Data analytics with real-time data streams has emerged as an imperative for data-driven enterprises such as DocuSign, which manages many global contract collaborations for millions of users. To achieve these outcomes, organizations must establish an agile and scalable foundation to access, analyze and manage real-time and batch data streams shared across multiple data producers and business units to drive key business insights.
The DocuSign Case: Data Governance and Speed of Data Ingestion
Traditionally, this goal has been achieved using data warehousing technologies before powerful analytics tools can be used to distill raw data into impactful insights. The challenge for progressive and fast-growing organizations such as DocuSign comes down to a key limitation: scaling a centralized repository of a growing number of data streams for analytics use cases is complicated, expensive, and prone to data governance and compliance issues.
Consider the case of DocuSign, which previously migrated its data workloads from on-premise data warehouses to a cloud data warehouse. The objective was to quickly gain access to raw data and make it more understandable for its analytics teams. While the technology promised a unified and synthesized view of all data sources, cost-effective analytics and timely insights for business teams remained elusive. As DocuSign continued to expand its data portfolio to extract rich insights into its technology, user base, business operations, and external market conditions, the organization faced several challenges with its existing data platform: limited scalability, expensive resource provisioning for compute-intensive data science application and inadequate compliance controls for effectively segregating data sources with data consumers.

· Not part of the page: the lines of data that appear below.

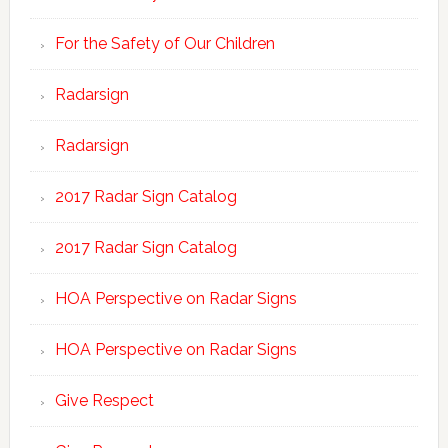
For the Safety of Our Children
Radarsign
Radarsign
2017 Radar Sign Catalog
2017 Radar Sign Catalog
HOA Perspective on Radar Signs
HOA Perspective on Radar Signs
Give Respect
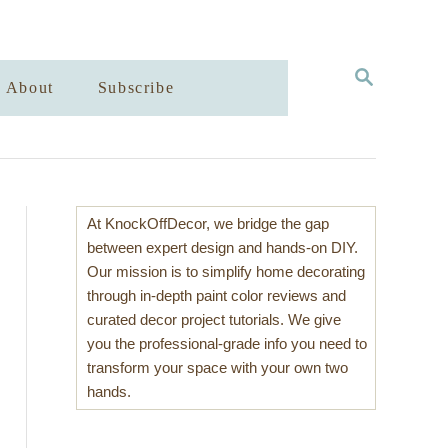
S
About
Subscribe
E
A
R
C
H
At KnockOffDecor, we bridge the gap
between expert design and hands-on DIY.
Our mission is to simplify home decorating
through in-depth paint color reviews and
curated decor project tutorials. We give
you the professional-grade info you need to
transform your space with your own two
hands.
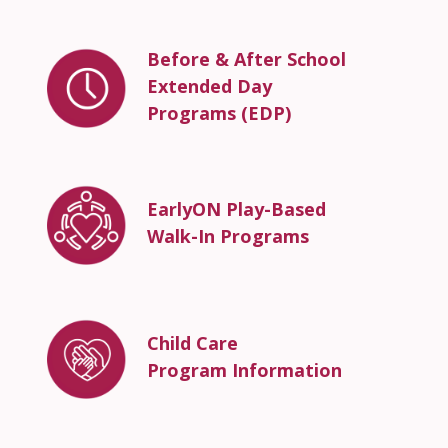
Before & After School
Extended Day
Programs (EDP)
EarlyON Play-Based
Walk-In Programs
Child Care
Program Information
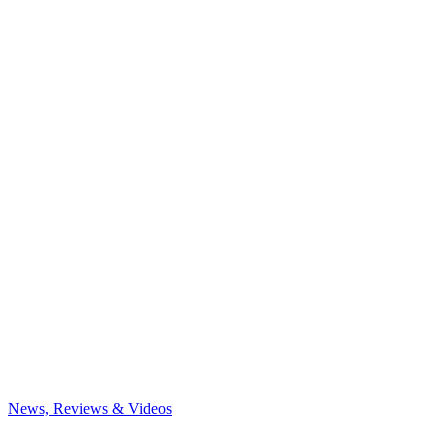
News, Reviews & Videos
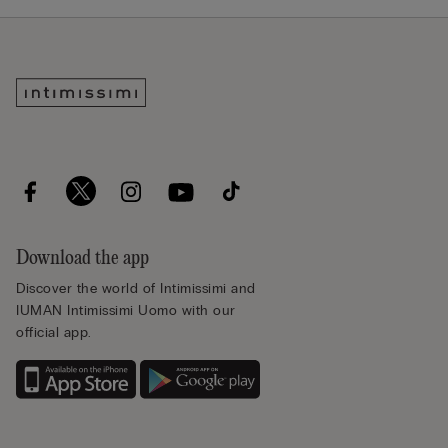
Download the app
Discover the world of Intimissimi and
IUMAN Intimissimi Uomo with our
official app.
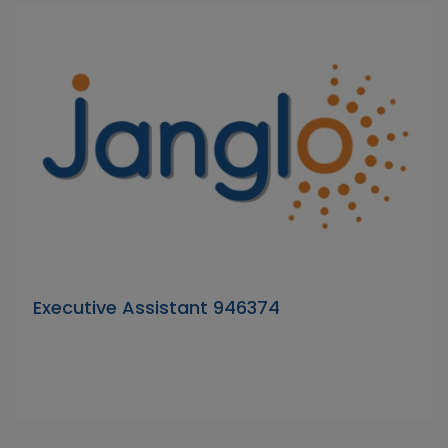
Executive Assistant 946374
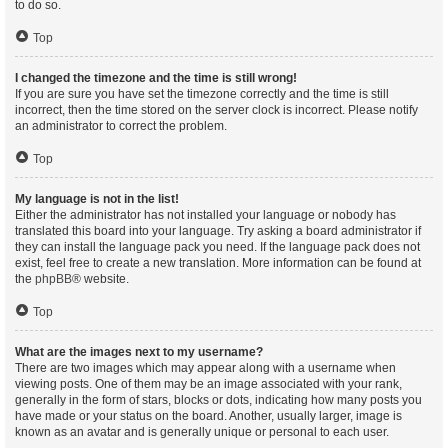
to do so.
Top
I changed the timezone and the time is still wrong!
If you are sure you have set the timezone correctly and the time is still
incorrect, then the time stored on the server clock is incorrect. Please notify
an administrator to correct the problem.
Top
My language is not in the list!
Either the administrator has not installed your language or nobody has
translated this board into your language. Try asking a board administrator if
they can install the language pack you need. If the language pack does not
exist, feel free to create a new translation. More information can be found at
the
phpBB
® website.
Top
What are the images next to my username?
There are two images which may appear along with a username when
viewing posts. One of them may be an image associated with your rank,
generally in the form of stars, blocks or dots, indicating how many posts you
have made or your status on the board. Another, usually larger, image is
known as an avatar and is generally unique or personal to each user.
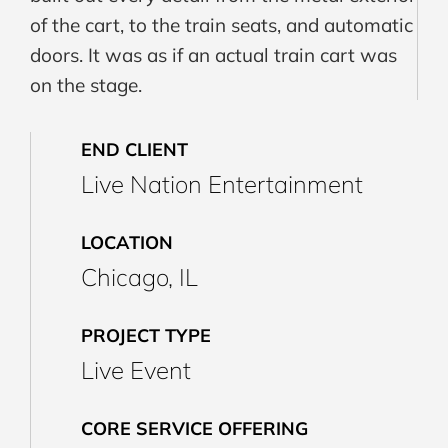
of the cart, to the train seats, and automatic
doors. It was as if an actual train cart was
on the stage.
END CLIENT
Live Nation Entertainment
LOCATION
Chicago, IL
PROJECT TYPE
Live Event
CORE SERVICE OFFERING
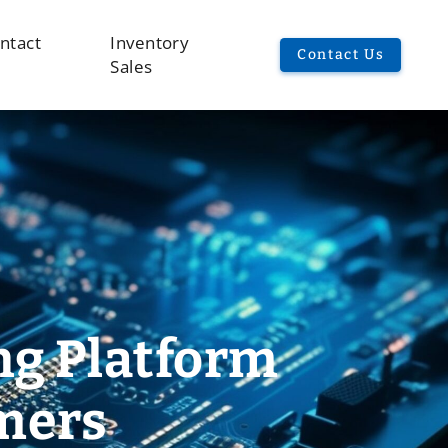
ntact
Inventory
Contact Us
Sales
ng Platform
omers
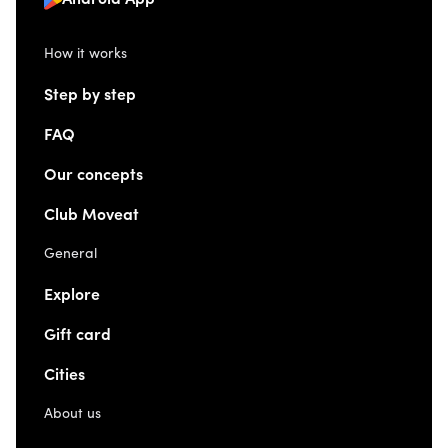
Android App
How it works
Step by step
FAQ
Our concepts
Club Moveat
General
Explore
Gift card
Cities
About us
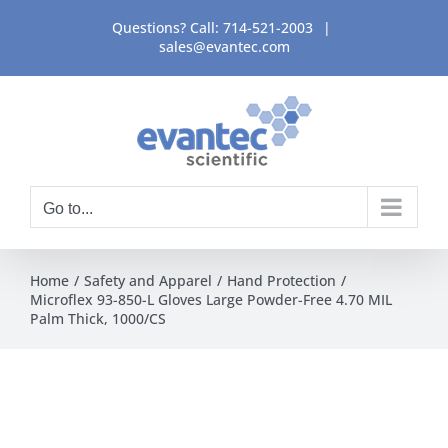
Skip
Questions? Call:
714-521-2003
|
to
sales@evantec.com
content
Go to...
Home
Safety and Apparel
Hand Protection
Microflex 93-850-L Gloves Large Powder-Free 4.70 MIL
Palm Thick, 1000/CS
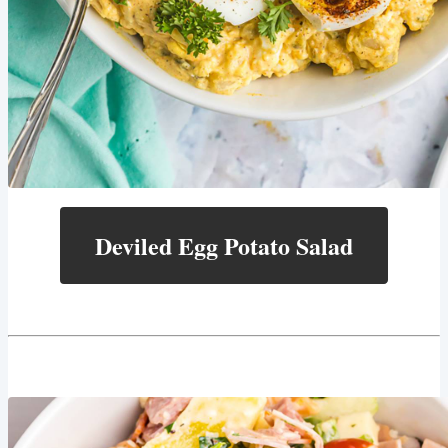
Deviled Egg Potato Salad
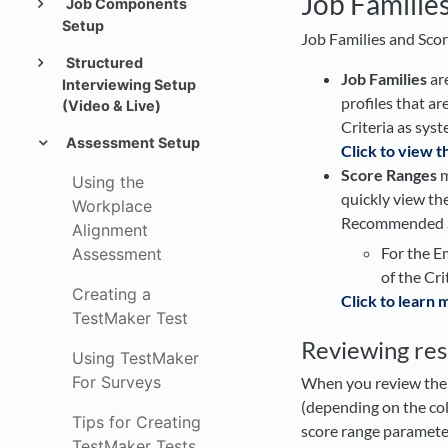
Job Familie
Job Components
Setup
Job Families and Score
Structured
Job Families
are
Interviewing Setup
profiles that a
(Video & Live)
Criteria as syst
Assessment Setup
Click to view t
Score Ranges
m
Using the
quickly view the
Workplace
Recommended Sc
Alignment
For the E
Assessment
of the Cri
Creating a
Click to learn
TestMaker Test
Reviewing res
Using TestMaker
For Surveys
When you review the re
(depending on the col
Tips for Creating
score range parameter
TestMaker Tests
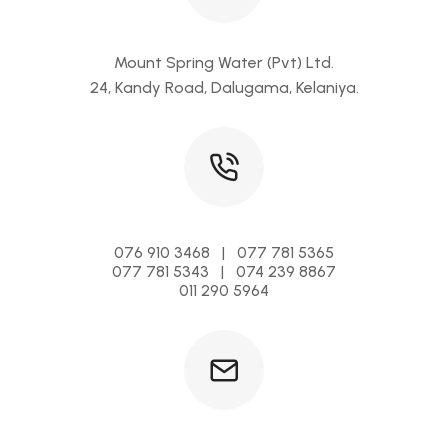
Mount Spring Water (Pvt) Ltd.
24, Kandy Road, Dalugama, Kelaniya.
076 910 3468 | 077 781 5365
077 781 5343 | 074 239 8867
011 290 5964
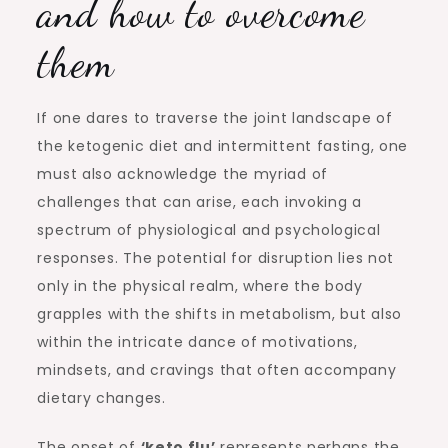
and how to overcome
them
If one dares to traverse the joint landscape of
the ketogenic diet and intermittent fasting, one
must also acknowledge the myriad of
challenges that can arise, each invoking a
spectrum of physiological and psychological
responses. The potential for disruption lies not
only in the physical realm, where the body
grapples with the shifts in metabolism, but also
within the intricate dance of motivations,
mindsets, and cravings that often accompany
dietary changes.
The onset of
‘keto flu’
represents perhaps the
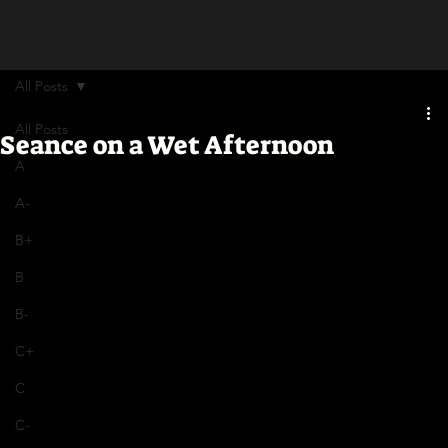
All Posts
All Posts
Seance on a Wet Afternoon
A
A-
B+
B
B-
C+
C
C-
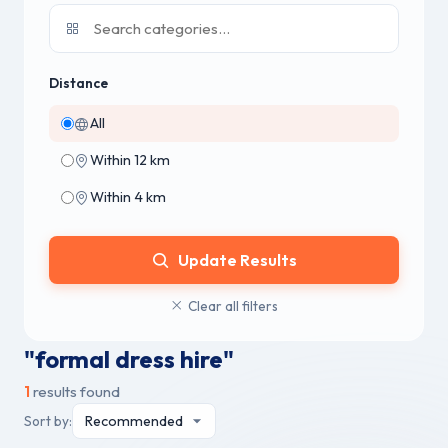
Distance
All
Within 12 km
Within 4 km
Update Results
Clear all filters
"formal dress hire"
1
results found
Sort by:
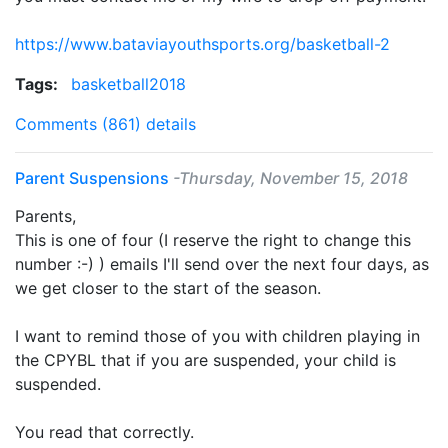
https://www.bataviayouthsports.org/basketball-2
Tags:
basketball2018
Comments (861)
details
Parent Suspensions
-Thursday, November 15, 2018
Parents,
This is one of four (I reserve the right to change this
number :-) ) emails I'll send over the next four days, as
we get closer to the start of the season.
I want to remind those of you with children playing in
the CPYBL that if you are suspended, your child is
suspended.
You read that correctly.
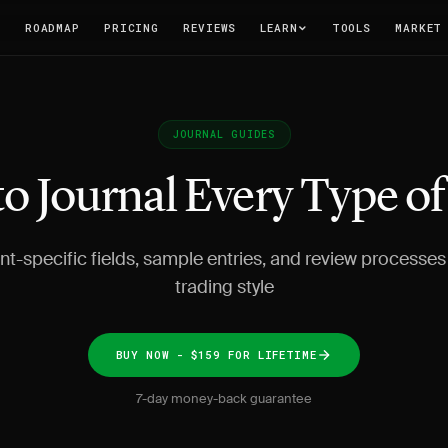
T
ROADMAP
PRICING
REVIEWS
LEARN
TOOLS
MARKET
JOURNAL GUIDES
o Journal Every Type o
t-specific fields, sample entries, and review processes 
trading style
BUY NOW - $159 FOR LIFETIME
7-day money-back guarantee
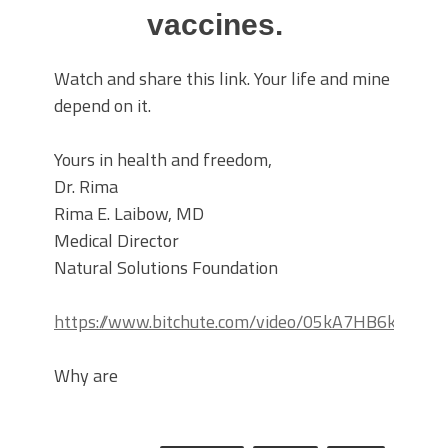
vaccines.
Watch and share this link. Your life and mine
depend on it.
Yours in health and freedom,
Dr. Rima
Rima E. Laibow, MD
Medical Director
Natural Solutions Foundation
https://www.bitchute.com/video/05kA7HB6kqLn/
Why are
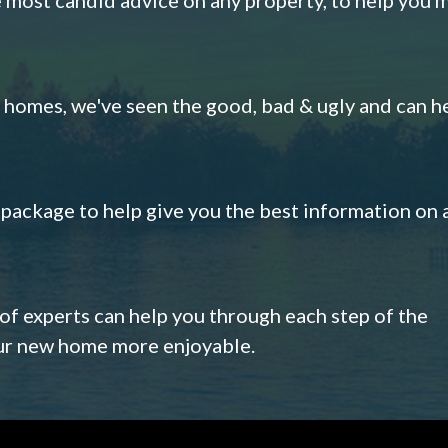
omes, we've seen the good, bad & ugly and can h
s package to help give you the best information on 
 of experts can help you through each step of the
our new home more enjoyable.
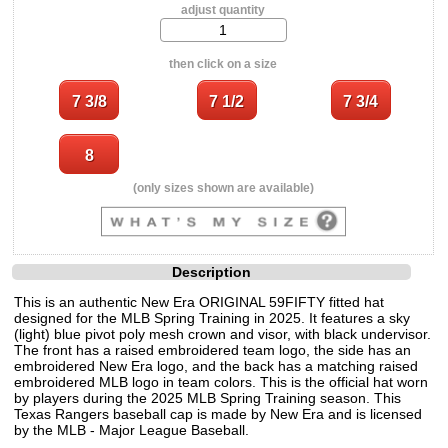
adjust quantity
then click on a size
(only sizes shown are available)
Description
This is an authentic New Era ORIGINAL 59FIFTY fitted hat
designed for the MLB Spring Training in 2025. It features a sky
(light) blue pivot poly mesh crown and visor, with black undervisor.
The front has a raised embroidered team logo, the side has an
embroidered New Era logo, and the back has a matching raised
embroidered MLB logo in team colors. This is the official hat worn
by players during the 2025 MLB Spring Training season. This
Texas Rangers baseball cap is made by New Era and is licensed
by the MLB - Major League Baseball.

Specifically, DocuSign was planning to support real-time streaming use cases along with the Personally Identifiable Information (PII) data workloads. Since the DocuSign e-signature solution is a SaaS platform, it requires very high compliance with global regulations across various industry verticals. Therefore, the agility to scale analytics and the acceleration of data processing capabilities had to come without compromising the robust data security, privacy, and governance controls.
DocuSign engaged Mactores to address the technology and business challenges, aiming for an advanced, efficient, agile data platform solution. Mactores conducted a detailed assessment and collaboration program as it worked with the company to develop an end-to-end data modernization strategy. Mactores migrated the data workloads on the Mactores Aedeon Data Lake platform. The secure, resilient, and scalable platform enabled modern data lake solutions for various analytics use cases for real-time data streams. The platform prepared DocuSign to rapidly expand its capacity to operate a rich and diverse data portfolio while maximizing security compliance and governance standards for a global user base.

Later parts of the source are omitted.